We eventually found the support crew at the Tyne Bridge, by this point I was totally beat, I slumped down into the chair that was laid out for me exhausted. Ferelith had to force Fruit Pastles into my mouth to keep my energy levels up, although I could barely chew them. 6 miles were left to go, which is nothing normally but at this stage it seemed impossible. We had a team talk and fired one another up and cracked on with it, to say going on was the hardest thing Ive ever had to do wouldnt be much of a lie. Running the 50 marathons hadn’t tested me as much as the previous 17 hours had, mentally anyway.
So we pushed on into the lonely night in our own private hell, all i could feel was what I thought were toenails rolling around inside my shoes and chaffing on various parts of my body. I was never going to give in though, I cope best when Im completely stretched and close to breaking and I have to tell you I am more comfortable in that scenario than in any other. Thats what living is surely? Putting yourself out there?
As we ran along the final 3 miles of cycle path towards Wallsend I was ecstatic but in agony, it seemed like a grey mist was over my field of vision, all I could think was getting a cuddle at the end and a day in bed tomorrow. We sprinted the last 100 yeards to the finish and there were tears and cheering from a few of us.
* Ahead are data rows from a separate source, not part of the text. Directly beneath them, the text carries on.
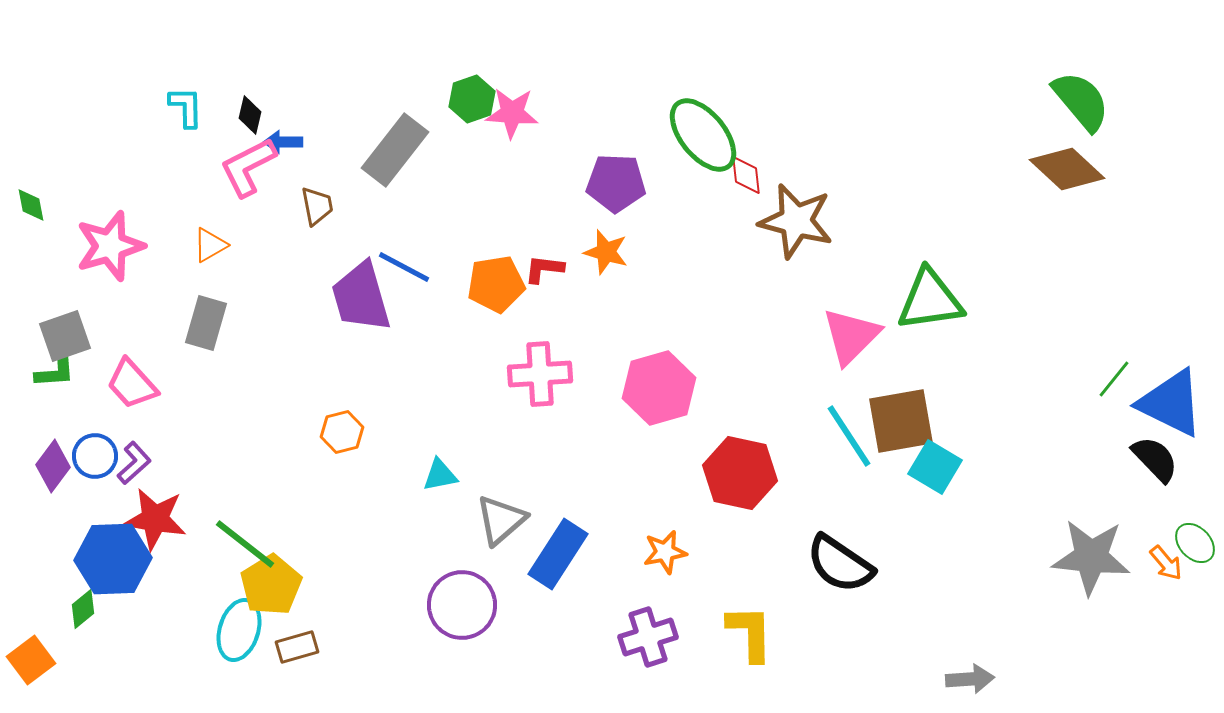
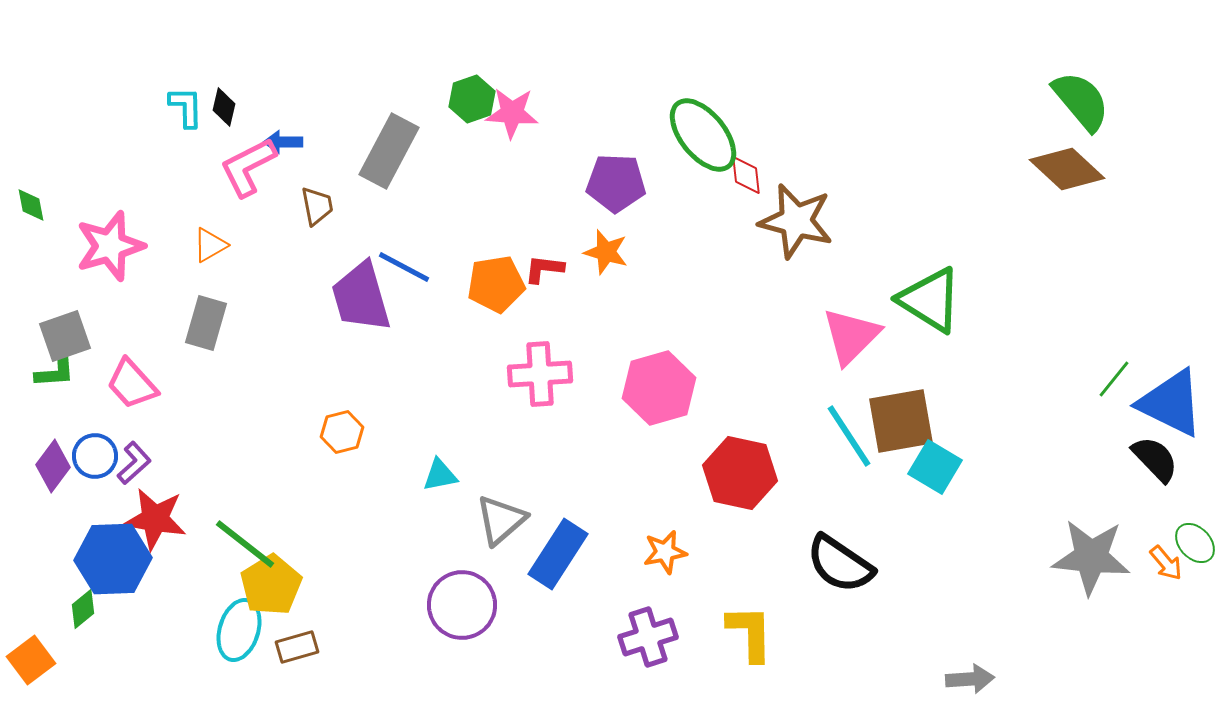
black diamond at (250, 115): moved 26 px left, 8 px up
gray rectangle at (395, 150): moved 6 px left, 1 px down; rotated 10 degrees counterclockwise
green triangle at (930, 300): rotated 40 degrees clockwise
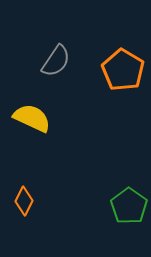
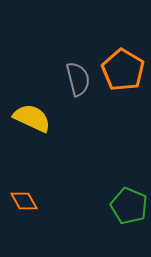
gray semicircle: moved 22 px right, 18 px down; rotated 48 degrees counterclockwise
orange diamond: rotated 56 degrees counterclockwise
green pentagon: rotated 12 degrees counterclockwise
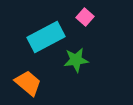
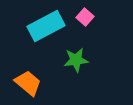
cyan rectangle: moved 11 px up
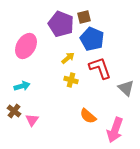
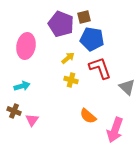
blue pentagon: rotated 15 degrees counterclockwise
pink ellipse: rotated 20 degrees counterclockwise
gray triangle: moved 1 px right, 1 px up
brown cross: rotated 16 degrees counterclockwise
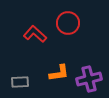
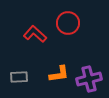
orange L-shape: moved 1 px down
gray rectangle: moved 1 px left, 5 px up
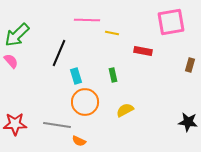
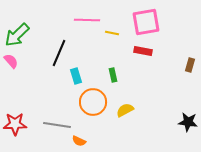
pink square: moved 25 px left
orange circle: moved 8 px right
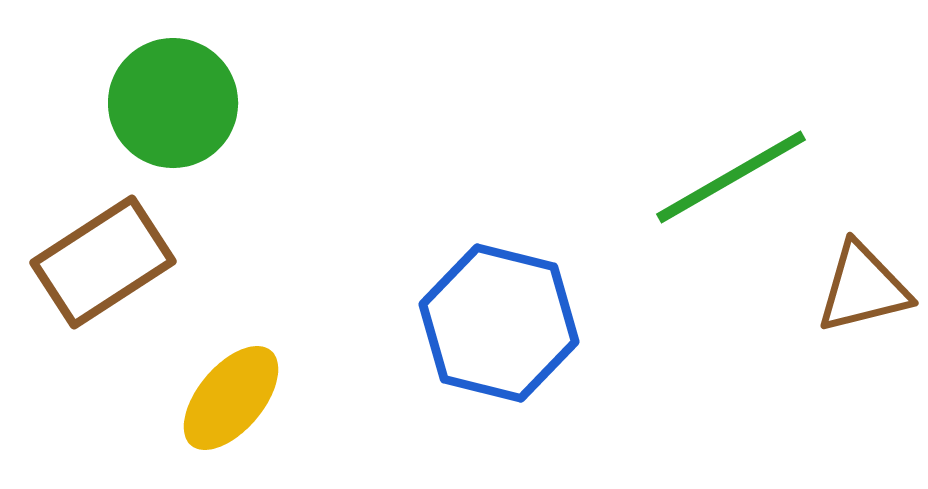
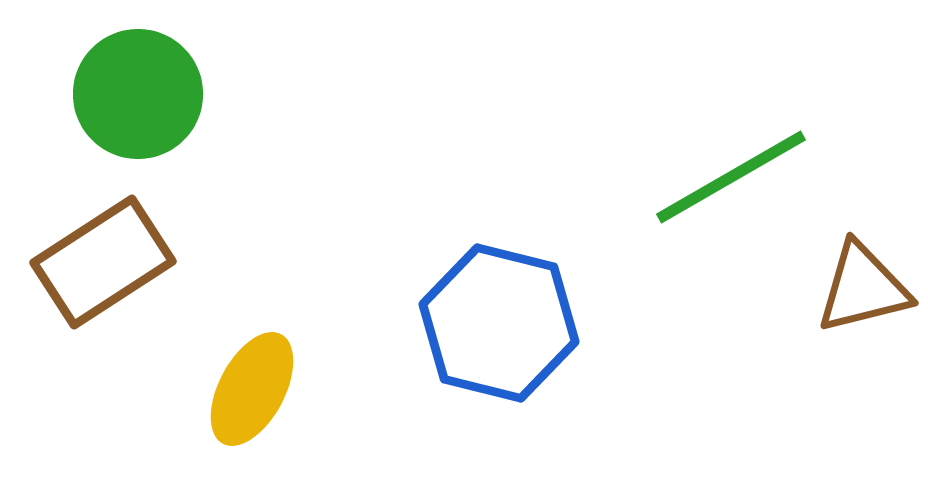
green circle: moved 35 px left, 9 px up
yellow ellipse: moved 21 px right, 9 px up; rotated 12 degrees counterclockwise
I couldnt believe I had run my first 100 miler and created a new record to boot.
The final figures were 100 miles, 16hrs 59mins, I burnt 12,000 calories and took nearly a quarter of a million strides during the run.
A day I will never forget, thank you to Andrew Murray, Donnie Campbell, Jon Watts and his lovely Wife and Jenni.
A special thank you to Ferelith, I have no doubt that I would have given in had you not been there at those crucial moments with your words.